Moving into lead discovery, Petra Ross-Macdonald, a senior research investigator in applied genomics at Bristol-Myers Squibb, discussed how BMS embarked upon a pilot project three years ago to test gene expression profiling as a means of detecting toxic effects, off-target binding, or other undesirable properties in chemical compounds before they hit the clinic. BMS first ran an experiment with Troglitazone, a diabetes drug that Warner-Lambert pulled off the market in 2000 after it was found to cause liver failure in some people, to see if gene expression profiling would have indicated a problem with the compound earlier in the process. Sure enough, the red flags were there: Initial heat maps showed that Troglitazone’s gene expression profile was very similar to Farglitazar, a compound that was dropped prior to clinical trials.
After the success of the pilot, Ross-MacDonald said, “We decided to use microarray gene expression profiling on actual development compounds last year.” An initial obstacle, she said, was accounting for the experimental process when analyzing the data. BMS has a rigorous QC/QA process, Ross-MacDonald said, that uses Agilent chips to validate its Affymetrix chips, but even the most stringent controls were unable to eliminate bias in experiment design. The key to the problem is being aware of it, however, and Ross-MacDonald said the team gained confidence once it began correcting for these effects.

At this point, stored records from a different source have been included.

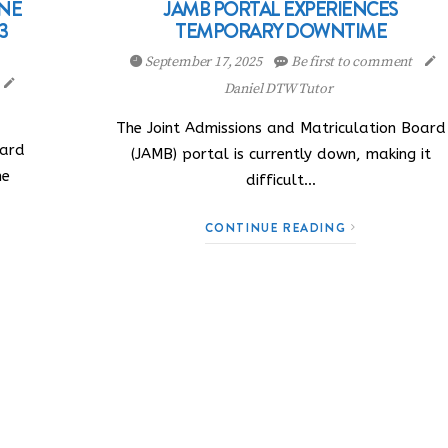
INE
JAMB PORTAL EXPERIENCES
3
TEMPORARY DOWNTIME
September 17, 2025
Be first to comment
Daniel DTW Tutor
The Joint Admissions and Matriculation Board
oard
(JAMB) portal is currently down, making it
he
difficult…
CONTINUE READING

Researcher See Some Questions to Answer
In a study to determine the selectivity of kinases using gene expression data for normal cells, diseased cells, and treated cells for 22,000 genes, the research team found that compounds with selectivity issues “did pop out,” Ross-MacDonald said, adding that a few questions remain before they can rely entirely on microarray data to support compound selection: “How distinct does a compound have to be?” she asked, and “How many cell types do you have to use?”